Normally I try to distract my attention. Even a sense of purpose, or creativity, through bringing a sense of meaning, however transitory, can also distract from this painful sense of being. It doesn't resolve the essential existential state, just makes it more bearable for a while. Until those moments arise when the streams of invention dry up, or are impeded in some way. Like they have over the last few weeks. No magic incantations, chants or spells, can heal this sore, this way of bearing with being. In a way I just near to cheer up and chill, to take a broader kinder perspective on it. I look around at my world, and I see pain of one sort or another on the faces of most people. We all bear it, or distract ourselves from it, in different ways - using whatever the preferred drug is that deadens the sensation for a while, whether it be shopping, food, drink, sex,TV, DVD's, or the Dharma.

Such things aside, my travail with the physical demands of warehouse work, continues to dominate my weekly experience. Every week things seem to slightly improve, though the discomforting aspects continue to shift around. This week I pulled a muscle in my right knee which was tender and needed nursing for a few days. I no longer feeling utterly exhausted, as I've worked out what was largely causing this. My hip pain flares up occasionally becoming uncomfortable for half an hour or so, then strangely disappears again. I can't quite work out what is going on. I recognise the early signs - I get this cold burning sensation from my hip bone down to my thigh, which turns to in an inflamed hip joint sensation, that can then become painful. It feels as though energy is getting blocked, it might be a trapped nerve, who knows. Such is the nature of my neurotic self-preoccupations with my body at the moment. Not to mention the pain in my little finger joints that maybe incipient rheumatoid arthritis.... ah! I could talk for ages about my minor ailments...but I'll spare you the further dreary recounting of them.

In this state of tiredness, my patience and forbearance is tested, finding myself becoming easily irritated. Recently its been with an individual who appears to want the last word on everything, who, in my perception, seemingly thinks everything I say needs to be corrected or qualified in someway. I've been trying not to cultivate paranoia around this, as I can see it is very much a manifestation of my own, as well as that persons own accumulated negativity. I have, however, started self-censoring what I say when I'm in their company. I seem to have developed a perspective on it, at least so I've overcome the acuteness of my sensitivity. It has, however, heightened awareness of my own behaviour in this area. I've observed how I too can often want to have my personal opinion prevail over someone else's judgement, or want to be the holder of the definitive viewpoint. So I've been practicing keeping my mouth shut much more. It doesn't really matter if my view prevails or not. Its just my subjective opinion. I need, as Sangharashita puts it, to beware of turning my own value judgements into incontrovertible facts.

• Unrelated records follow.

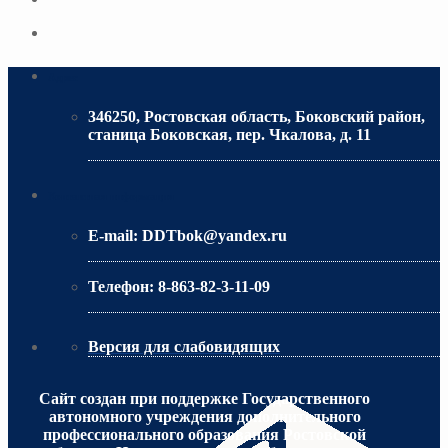
Адрес
346250, Ростовская область, Боковский район,
станица Боковская, пер. Чкалова, д. 11
МИНИСТЕРСТВО ОБРАЗОВАНИЯ РО
Контактная информация
E-mail:
DDTbok@yandex.ru
Телефон:
8-863-82-3-11-09
Версия для слабовидящих
Сайт создан при поддержке Государственного
автономного учреждения дополнительного
профессионального образования Ростовской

Weekends have been quite busy recently - a visit to see the parents last week, and a day out at Holkham Bay with the community the weekend before. The latter day was fortunate in that the weather was the last real glimmer of Summer, and was ideal for a picnic and general hanging out together with the chaps. The parental visit, was mostly done out of a sense of dutiful concern that they see me regularly, I don't get much personal satisfaction or enjoyment from it. Though I do get to relax and update myself on the Coronation Street storyline, watch Strictly Come Dancing and Casualty, whether I want to or not.